-- Exercise directions --
Would you please repeat all of the data exactly, omitting the pictures?
____ Input data
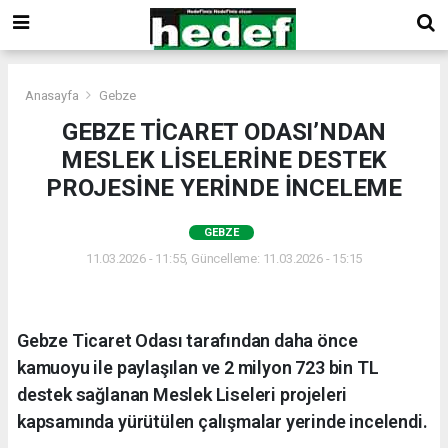
Anasayfa
Gebze
GEBZE TİCARET ODASI’NDAN
MESLEK LİSELERİNE DESTEK
PROJESİNE YERİNDE İNCELEME
GEBZE
11.03.2026 - 11:55, Güncelleme: 11.03.2026 - 15:15
Gebze Ticaret Odası tarafından daha önce
kamuoyu ile paylaşılan ve 2 milyon 723 bin TL
destek sağlanan Meslek Liseleri projeleri
kapsamında yürütülen çalışmalar yerinde incelendi.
________
-- Final answer --
Anasayfa
Gebze
GEBZE TİCARET ODASI’NDAN
MESLEK LİSELERİNE DESTEK
PROJESİNE YERİNDE İNCELEME
GEBZE
11.03.2026 - 11:55, Güncelleme: 11.03.2026 - 15:15
Gebze Ticaret Odası tarafından daha önce
kamuoyu ile paylaşılan ve 2 milyon 723 bin TL
destek sağlanan Meslek Liseleri projeleri
kapsamında yürütülen çalışmalar yerinde incelendi.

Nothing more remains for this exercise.